Pregnancy and Breastfeeding

  • NICE: Advises that the use of INS (especially beclomethasone and budesonide) and loratadine is considered safe, but to use the lowest effective dose. Recommends consultation with the GP.
  • BSACI: Provides more detailed guidance, stating that second-generation antihistamines (loratadine, cetirizine) and INS (budesonide preferred) are safe. Emphasises the importance of controlling AR for the mother's and baby's wellbeing.

Children

  • Both guidelines agree on the use of age-appropriate INS (e.g., fluticasone propionate from 4 years, mometasone from 3 years).
  • BSACI offers more specific dosing and formulation advice for paediatric populations.

Asthma Co-morbidity

  • Both strongly emphasise the link between AR and asthma and the importance of treating AR to improve asthma control.
  • BSACI provides a more detailed rationale and evidence base for this crucial connection.

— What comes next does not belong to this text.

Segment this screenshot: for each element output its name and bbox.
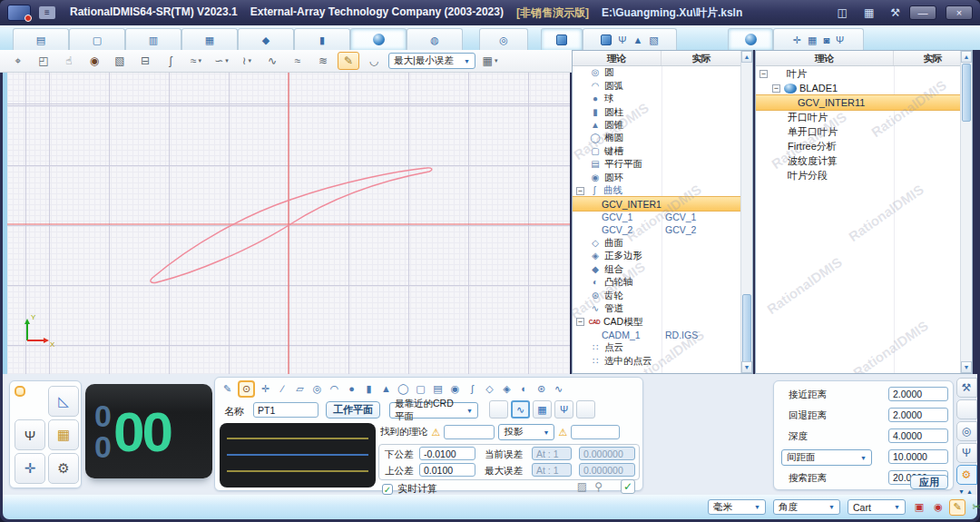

Practical Clinical Flow: A Hybrid Approach

For a UK clinician, integrating both guidelines can create an efficient pathway:

  1. Diagnosis (NICE-led): Take a clinical history. Confirm allergy via skin prick test or specific IgE blood test in primary care.
  2. Initial Treatment (BSACI-led for persistence): For patients with persistent symptoms, initiate a regular intranasal corticosteroid (INS) as first-line (BSACI principle). For truly mild, intermittent symptoms, an intranasal antihistamine is a valid option (NICE principle).
  3. Review at 2-4 Weeks: Assess response.
  4. Inadequate Response (BSACI-led): Add an intranasal antihistamine, preferably via a combination spray if available and appropriate. Ensure correct technique for INS use.
  5. Further Inadequate Response/Poorly Controlled Severe AR: Consider referral to secondary care for further assessment, consideration of immunotherapy, and exclusion of other causes (e.g., nasal polyps). This aligns with both guidelines but is a stronger recommendation in BSACI.

Frequently Asked Questions (FAQs) for Clinicians

1. Which guideline should I follow in primary care?

NICE NG79 is designed for you. It offers a straightforward, cost-effective pathway. However, adopting BSACI's strong recommendation of INS as first-line for persistent symptoms is an evidence-based enhancement to the NICE pathway.

2. Is the combination spray (INS + antihistamine) available on the NHS?

Yes. Dymista® (fluticasone propionate and azelastine) is licensed for use in the UK and is available on prescription. It is recommended by BSACI as a highly effective option for patients not fully controlled on INS alone.

3. When should I refer for allergen immunotherapy?

Consider referral for patients with severe AR that remains uncontrolled despite optimal pharmacotherapy (high-dose INS + add-ons) and with a confirmed specific IgE to a relevant allergen. BSACI encourages earlier referral to explore this disease-modifying option.

4. How important is nasal spray technique?

Critical. Both guidelines implicitly highlight that poor technique is a major cause of treatment failure. Clinicians should routinely demonstrate and check technique: head tilted slightly forward, spray directed laterally away from the septum.

5. What about non-pharmacological measures?

Both guidelines agree that allergen avoidance should be advised but is often difficult to achieve and has limited evidence for efficacy alone. House dust mite avoidance measures are generally not recommended due to lack of proven benefit. The mainstay of treatment is pharmacological.